While other Democrats avoided explicitly declaring themselves a “yes” on removal up front, they still made it clear that, in fact, they have already decided he is guilty. “There is clear evidence that President Trump abused his office and obstructed Congress,” Sen. Michael Bennet said.

Sen. Richard Blumenthal likened Trump to a criminal, saying, “The case is clear: President Trump tried to trade away our national security for a personal political favor. Merely soliciting a bribe is bribery. Ineffective criminals are still criminals.”

In an actual impartial trial, if during the voir dire process a juror said he or she would vote to convict unless something totally exonerating was presented, or that the defendant is a criminal who totally did what he or she is being charged with doing, that juror would be instantly dismissed. The views being expressed by senators are disqualifying for impartial jurors.

But senators are not jurors.

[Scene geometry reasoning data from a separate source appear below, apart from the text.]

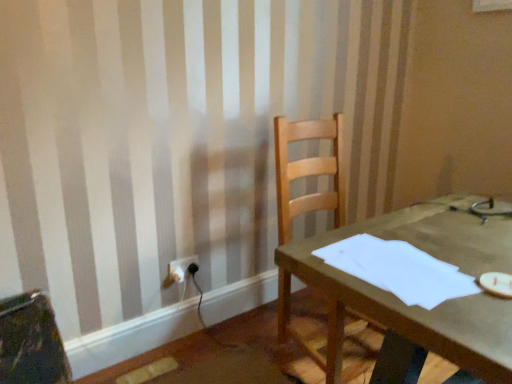 What do you see at coordinates (180, 268) in the screenshot?
I see `white plastic electric outlet at lower left` at bounding box center [180, 268].

The image size is (512, 384). I want to click on white paper at center, so click(x=399, y=270).

Locate an element on the screen. Image resolution: width=512 pixels, height=384 pixels. white plastic electric outlet at lower left is located at coordinates (180, 268).

Measure the distance from white paper at center to wooden chair at center.

white paper at center and wooden chair at center are 23.62 inches apart.

Considering the relative positions of white paper at center and wooden chair at center in the image provided, is white paper at center to the right of wooden chair at center from the viewer's perspective?

Incorrect, white paper at center is not on the right side of wooden chair at center.

Based on the photo, from the image's perspective, between white paper at center and wooden chair at center, who is located below?

wooden chair at center appears lower in the image.

Based on the photo, can you tell me how much white paper at center and wooden chair at center differ in facing direction?

The angular difference between white paper at center and wooden chair at center is 85.8 degrees.

Is white plastic electric outlet at lower left thinner than wooden chair at center?

Correct, the width of white plastic electric outlet at lower left is less than that of wooden chair at center.

The width and height of the screenshot is (512, 384). Find the location of `chair above the white plastic electric outlet at lower left (from the image's perspective)`. chair above the white plastic electric outlet at lower left (from the image's perspective) is located at coordinates (308, 171).

In the scene shown: From a real-world perspective, between white plastic electric outlet at lower left and wooden chair at center, who is vertically higher?

wooden chair at center, from a real-world perspective.

From a real-world perspective, which object rests below the other?

From a 3D spatial view, white plastic electric outlet at lower left is below.

Is white paper at center placed right next to white plastic electric outlet at lower left?

No, white paper at center is not beside white plastic electric outlet at lower left.

Where is `paper in front of the white plastic electric outlet at lower left`? Image resolution: width=512 pixels, height=384 pixels. paper in front of the white plastic electric outlet at lower left is located at coordinates (399, 270).

Is white paper at center closer to camera compared to white plastic electric outlet at lower left?

Yes, the depth of white paper at center is less than that of white plastic electric outlet at lower left.

Is white plastic electric outlet at lower left shorter than white paper at center?

Incorrect, the height of white plastic electric outlet at lower left does not fall short of that of white paper at center.

From the picture: From the image's perspective, which is below, white plastic electric outlet at lower left or white paper at center?

From the image's view, white plastic electric outlet at lower left is below.

Is wooden chair at center oriented towards white plastic electric outlet at lower left?

No, wooden chair at center is not aimed at white plastic electric outlet at lower left.

Does point (281, 126) come in front of point (182, 263)?

Yes, it is in front of point (182, 263).

From the image's perspective, is wooden chair at center above white plastic electric outlet at lower left?

Correct, wooden chair at center appears higher than white plastic electric outlet at lower left in the image.

Is wooden chair at center at the right side of white paper at center?

Indeed, wooden chair at center is positioned on the right side of white paper at center.

Which is in front, point (280, 294) or point (446, 276)?

The point (446, 276) is more forward.

Is wooden chair at center directly adjacent to white paper at center?

No, wooden chair at center is not with white paper at center.

Based on their sizes in the image, would you say wooden chair at center is bigger or smaller than white paper at center?

In the image, wooden chair at center appears to be larger than white paper at center.

You are a GUI agent. You are given a task and a screenshot of the screen. Output one action in this format:
    pyautogui.click(x=<x>, y=<y>)
    Task: Click on the chair that appears behind the white paper at center
    
    Given the screenshot: What is the action you would take?
    pyautogui.click(x=308, y=171)

Find the location of a particular element. The width and height of the screenshot is (512, 384). electric outlet that appears below the wooden chair at center (from a real-world perspective) is located at coordinates (180, 268).

Based on their spatial positions, is white paper at center or wooden chair at center further from white plastic electric outlet at lower left?

The object further to white plastic electric outlet at lower left is white paper at center.

Based on their spatial positions, is wooden chair at center or white paper at center further from white plastic electric outlet at lower left?

Among the two, white paper at center is located further to white plastic electric outlet at lower left.

From the image, which object appears to be nearer to white paper at center, white plastic electric outlet at lower left or wooden chair at center?

wooden chair at center is closer to white paper at center.

Which object lies further to the anchor point white paper at center, wooden chair at center or white plastic electric outlet at lower left?

Based on the image, white plastic electric outlet at lower left appears to be further to white paper at center.

When comparing their distances from wooden chair at center, does white plastic electric outlet at lower left or white paper at center seem further?

white plastic electric outlet at lower left is positioned further to the anchor wooden chair at center.

Based on their spatial positions, is white paper at center or white plastic electric outlet at lower left closer to wooden chair at center?

Among the two, white paper at center is located nearer to wooden chair at center.

Where is `chair between white paper at center and white plastic electric outlet at lower left along the z-axis`? The width and height of the screenshot is (512, 384). chair between white paper at center and white plastic electric outlet at lower left along the z-axis is located at coordinates (308, 171). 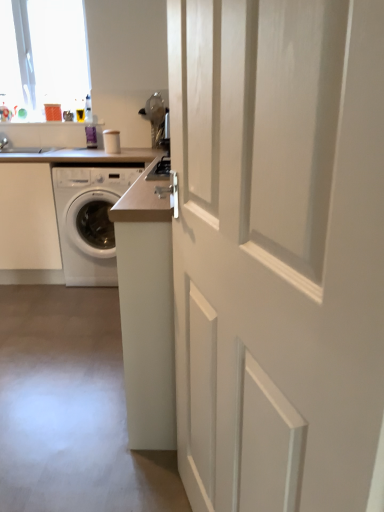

The Constitution makes this distinction clear when it states: “The trial of all crimes, except in cases of impeachment, shall be by jury.” The point was recently reiterated by former Sen. Tom Harkin, who raised an objection to the use of the term during President Bill Clinton’s impeachment. At the time, Chief Justice William Rehnquist ruled, “The Senate is not simply a jury. It is a court in this case. Therefore, counsel should refrain from referring to the senators as jurors.”

Harkin also notes that unlike senators, “jurors in a criminal trial cannot ask questions, cannot raise objections and cannot discuss the case outside the jury box with the press or interested parties; jurors only try the facts as presented.”

The reality is that nobody is going to be impartial on impeachment. Democrats are out to inflict maximum damage on Trump during an election year, and voting to acquit him would be political suicide in nearly every Democratic primary. Likewise, few, if any, Republicans can afford to vote to remove a sitting president who is overwhelmingly popular within their own party.

Even the handful of senators in each party who are considered swing votes and may be legitimately undecided, such as Sens. Susan Collins and Joe Manchin, are going to make their final decisions based on whether they believe they have more to fear from the base of their own party or from the broader electorate in their states.

The myth of the impartial juror in this impeachment trial or any other is just that, a myth. When Democrats accuse Republicans of deciding how to vote before it’s all over, just know that almost all of them have already decided to vote that Trump is guilty. And others are only pretending they haven’t.